So, the question was whether the people of California had a legitimate reason to enact a constitutional amendment that served only to take away the right of same-sex couples to dignify their relationships with the word "marriage"? The court said no, and its basis was a comparison to the case of Romer v. Evans. In Romer, the people of Colorado passed Constitutional Amendment 2, banning any legislative or executive or judicial body in the state from enacting an anti-discrimination law that included sexual orientation. The Supreme Court found no legitimate rational basis for doing so, inferring that it could only have been based on animus toward gays and nothing more, a rationale the U.S. Constitution cannot abide. Judge Reinhardt admitted that Romer was broader, but, like Amendment 2, Prop 8 "worked a meaningful harm" on a unique class of persons by withdrawing a right, treating one group unequally, and gave one group a special and unique legal disability (46).
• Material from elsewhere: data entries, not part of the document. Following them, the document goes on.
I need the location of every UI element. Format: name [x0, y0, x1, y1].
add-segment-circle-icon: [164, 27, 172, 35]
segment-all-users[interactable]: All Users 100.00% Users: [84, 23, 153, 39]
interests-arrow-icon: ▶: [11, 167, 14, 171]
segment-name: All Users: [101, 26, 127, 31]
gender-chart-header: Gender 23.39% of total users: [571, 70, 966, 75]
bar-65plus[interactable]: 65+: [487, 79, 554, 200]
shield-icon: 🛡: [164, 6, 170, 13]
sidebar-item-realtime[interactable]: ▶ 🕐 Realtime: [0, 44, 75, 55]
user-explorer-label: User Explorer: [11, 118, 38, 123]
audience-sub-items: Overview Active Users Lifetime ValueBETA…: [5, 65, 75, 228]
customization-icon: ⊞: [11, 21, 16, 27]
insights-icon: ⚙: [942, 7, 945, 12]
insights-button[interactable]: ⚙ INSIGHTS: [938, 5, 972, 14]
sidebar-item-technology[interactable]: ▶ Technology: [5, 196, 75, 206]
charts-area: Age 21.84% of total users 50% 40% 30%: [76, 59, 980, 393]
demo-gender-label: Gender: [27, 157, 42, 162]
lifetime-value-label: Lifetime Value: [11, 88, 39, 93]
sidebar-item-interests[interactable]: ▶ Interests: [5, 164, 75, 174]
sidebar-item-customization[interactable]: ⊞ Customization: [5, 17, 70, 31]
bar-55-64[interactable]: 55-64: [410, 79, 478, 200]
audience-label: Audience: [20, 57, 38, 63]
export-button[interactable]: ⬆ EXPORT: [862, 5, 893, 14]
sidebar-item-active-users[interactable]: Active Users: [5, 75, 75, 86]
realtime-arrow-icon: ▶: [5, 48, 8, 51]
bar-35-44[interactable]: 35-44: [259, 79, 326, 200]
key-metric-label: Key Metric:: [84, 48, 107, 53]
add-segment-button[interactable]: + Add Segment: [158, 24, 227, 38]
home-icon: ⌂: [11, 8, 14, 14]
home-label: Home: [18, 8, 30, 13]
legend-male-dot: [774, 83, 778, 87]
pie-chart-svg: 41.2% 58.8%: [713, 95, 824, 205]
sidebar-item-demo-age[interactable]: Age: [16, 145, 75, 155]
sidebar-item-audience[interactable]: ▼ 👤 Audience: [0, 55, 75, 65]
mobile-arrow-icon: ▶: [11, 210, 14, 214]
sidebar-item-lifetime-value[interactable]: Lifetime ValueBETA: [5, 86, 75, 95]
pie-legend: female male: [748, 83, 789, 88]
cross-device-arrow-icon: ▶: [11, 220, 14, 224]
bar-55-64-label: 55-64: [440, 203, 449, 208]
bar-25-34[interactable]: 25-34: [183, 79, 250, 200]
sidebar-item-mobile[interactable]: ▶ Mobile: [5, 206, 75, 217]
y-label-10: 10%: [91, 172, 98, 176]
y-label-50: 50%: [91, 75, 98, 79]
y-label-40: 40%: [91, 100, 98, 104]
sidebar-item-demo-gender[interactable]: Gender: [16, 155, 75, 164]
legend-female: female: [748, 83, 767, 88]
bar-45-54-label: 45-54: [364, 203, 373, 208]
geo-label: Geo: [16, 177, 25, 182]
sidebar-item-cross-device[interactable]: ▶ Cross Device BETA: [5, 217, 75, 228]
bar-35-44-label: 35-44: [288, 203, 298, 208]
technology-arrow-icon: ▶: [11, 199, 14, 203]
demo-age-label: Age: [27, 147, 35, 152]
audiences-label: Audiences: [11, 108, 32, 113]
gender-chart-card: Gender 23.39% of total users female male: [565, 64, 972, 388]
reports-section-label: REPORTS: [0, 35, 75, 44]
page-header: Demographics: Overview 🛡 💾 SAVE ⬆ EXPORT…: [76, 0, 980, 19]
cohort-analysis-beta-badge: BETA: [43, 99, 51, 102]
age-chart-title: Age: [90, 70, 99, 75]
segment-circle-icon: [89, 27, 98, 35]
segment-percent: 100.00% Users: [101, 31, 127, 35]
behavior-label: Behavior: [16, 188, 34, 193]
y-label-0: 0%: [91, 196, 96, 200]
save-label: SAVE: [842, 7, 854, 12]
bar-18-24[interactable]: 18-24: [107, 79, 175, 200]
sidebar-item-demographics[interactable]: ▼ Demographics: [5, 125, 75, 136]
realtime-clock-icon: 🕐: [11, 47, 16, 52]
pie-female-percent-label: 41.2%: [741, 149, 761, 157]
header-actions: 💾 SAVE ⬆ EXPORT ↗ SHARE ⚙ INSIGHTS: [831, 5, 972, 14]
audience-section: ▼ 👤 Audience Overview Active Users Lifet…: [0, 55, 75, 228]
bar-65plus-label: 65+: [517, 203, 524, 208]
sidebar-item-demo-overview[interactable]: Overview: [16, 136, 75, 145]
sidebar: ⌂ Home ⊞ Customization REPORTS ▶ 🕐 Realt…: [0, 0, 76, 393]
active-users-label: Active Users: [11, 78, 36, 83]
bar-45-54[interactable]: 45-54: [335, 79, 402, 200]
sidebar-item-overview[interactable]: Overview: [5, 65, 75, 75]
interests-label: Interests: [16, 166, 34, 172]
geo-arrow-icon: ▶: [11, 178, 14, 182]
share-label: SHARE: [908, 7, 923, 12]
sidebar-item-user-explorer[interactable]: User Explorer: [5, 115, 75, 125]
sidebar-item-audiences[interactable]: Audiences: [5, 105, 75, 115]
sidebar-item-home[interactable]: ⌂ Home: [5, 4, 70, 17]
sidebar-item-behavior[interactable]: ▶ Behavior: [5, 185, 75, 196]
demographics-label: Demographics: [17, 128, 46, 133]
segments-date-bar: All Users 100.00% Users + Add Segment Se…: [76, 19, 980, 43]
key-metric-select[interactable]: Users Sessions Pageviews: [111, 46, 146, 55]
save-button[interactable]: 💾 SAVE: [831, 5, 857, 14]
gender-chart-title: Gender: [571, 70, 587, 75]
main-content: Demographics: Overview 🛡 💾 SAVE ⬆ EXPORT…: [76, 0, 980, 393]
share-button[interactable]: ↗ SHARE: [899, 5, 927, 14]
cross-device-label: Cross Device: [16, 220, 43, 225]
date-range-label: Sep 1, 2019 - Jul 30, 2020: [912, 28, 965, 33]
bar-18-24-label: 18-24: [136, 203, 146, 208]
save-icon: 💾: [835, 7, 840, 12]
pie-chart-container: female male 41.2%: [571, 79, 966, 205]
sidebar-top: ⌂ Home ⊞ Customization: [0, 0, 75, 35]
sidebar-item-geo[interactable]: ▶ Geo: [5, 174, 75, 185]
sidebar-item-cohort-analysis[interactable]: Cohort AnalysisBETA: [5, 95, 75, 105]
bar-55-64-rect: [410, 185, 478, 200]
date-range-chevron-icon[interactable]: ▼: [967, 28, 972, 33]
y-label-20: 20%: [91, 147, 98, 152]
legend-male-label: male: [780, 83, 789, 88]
California had no legitimate basis for doing so because any supposed rationale was not sufficiently connected to the effect of Prop 8. All Prop 8 did was deny gays the opportunity to solemnize their unions as "marriages." A significant harm indeed, but because Prop 8 left untouched adoption law, domestic partnership law, entitlement law, parental rights law, and a host of other areas, it could not be rationally related to any State objective, such as California's interest in childrearing and responsible procreation, the interest in proceeding with caution with marriage law, protecting religious freedom, and preventing children from being taught about same-sex marriage in school (55). The Ninth Circuit rejected each of these (and then some), making it the first federal appellate court to divorce this tired canards from marriage as a matter of law.

Even if children were better off with one-mom-and-one-dad households, Prop 8 had no effect on where children end up because it made no changes to the rights of gay people to adopt, use surrogates, or have parental rights (56-57). The court also found that denying gays the right to marry could not be rationally related to the government objective of encouraging heterosexuals to get married and have children in wedlock because taking away the rights of one group cannot legitimately encourage another to exercise those rights. The "proceed with caution" argument made little sense, as well, especially since Prop 8 was radical -- it took away rights, rather than maintain the status quo (65). And, the possible rationale, stated during the Prop 8 campaign, to return to the way things were before In re Marriage Cases, was illegitimate as a matter of law: you cannot strip away new rights simply because they are new (70-71). Given the illegitimacy of all these conceivable rationales, the court was left to infer animus as a motivating factor and, per Romer, animus toward gays is an inappropriate reason for acting under the law. The court's animus conclusion was buttressed by its extended citation of the rhetoric associated with passing Prop 8, as well.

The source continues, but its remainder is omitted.